Hmm interesting - I am wondering why the register spill is concerned about the size of thing the register contains? It seems to me people could be doing fancy things with a value and we shouldn't be guessing about what that value is - we just do what the program says in terms of widening, truncating, sign extending and zero extending. The issue, at least to me, seems to be that the register spilling code is trying to be smart and only spill the active bytes in a register rather than spilling 'the register' including the inactive bytes. Wouldn't it make more sense to just spill the whole register regardless of the data size currently being held? The high bytes may contain garbage or they may not but spilling and restoring the whole thing all the time would save this kind of concern and, I would have thought, limited performance implications. The advantage being that we don't then have to worry about extensions or anything associated with restores - you just bring the whole register back and let the program continue using it.

Wouldn't it make more sense to just spill the whole register regardless of the data size currently being held?

I believe this is exactly what is happening. The Linux ABI in this case mandates that incoming parameters be at least 32-bits wide. Our internal stack slots are also 32-bits, so we spill the 32-bit register containing a 16-bit value onto the stack. However the problem is when we load from the stack we are not checking the width of the load and compensating for that in the big endian memory model so we load the wrong 16-bits in this case, i.e. the 16 most significant bits of the 32-bit spill slot instead of the 16 least significant bits. So the issue is with the sload in the comment preceding.

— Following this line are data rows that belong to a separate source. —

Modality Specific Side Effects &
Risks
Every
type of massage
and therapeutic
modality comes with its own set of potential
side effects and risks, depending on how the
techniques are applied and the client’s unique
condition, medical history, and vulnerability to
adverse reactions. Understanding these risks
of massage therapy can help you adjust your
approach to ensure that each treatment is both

The solution to me seems what @andrewcraik described basically. We should:

  1. Spill the full 32-bit incoming parameter (including any "dirty bits")
  2. On stack loads load the entire 32-bit value (including any "dirty bits")

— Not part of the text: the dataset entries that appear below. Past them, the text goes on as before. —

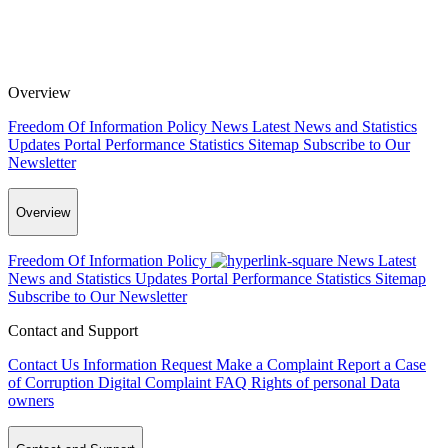
Overview
Freedom Of Information Policy
News
Latest News and Statistics
Updates
Portal Performance Statistics
Sitemap
Subscribe to Our
Newsletter
Overview
Freedom Of Information Policy
News
Latest
News and Statistics Updates
Portal Performance Statistics
Sitemap
Subscribe to Our Newsletter
Contact and Support
Contact Us
Information Request
Make a Complaint
Report a Case
of Corruption
Digital Complaint
FAQ
Rights of personal Data
owners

    • We should not attempt to load sub-32-bit values from the stack since all our stack slots are at least 32-bits wide

I think all the codegens should check this - essentially a save and restore for a spilled register should always spill the 'whole' register (including any "dirty bits" as @fjeremic put it). The codegen may make implicit assumptions about the "dirty bits" and for spilling to be transparent we must always restore the full register to preserve these implicit assumptions made based on the ISA.

FYI @gita-omr and @0xdaryl

@0xdaryl please add arch:p label to this.

I think I've addressed this issue over in #4733 via d6fe683. Rather than loading dirty bits as proposed in the previous comment (https://github.com/eclipse/omr/issues/3525#issuecomment-490101982) we instead spill the entire GPR on entry if needed, and adjust the parameter offsets to point to the correct data.

So for example if we have a C function calling a JitBuilder function char foo(char x) then when we compile foo we spill the entire GPR in the prologue of necessary, since our stack slots are 64-bits wide this is fine. Any use of the parameter inside the method will have to be a bload to be type-correct so all we do is inside of the linkage when we initialize the parameter offsets we add +7 in this case.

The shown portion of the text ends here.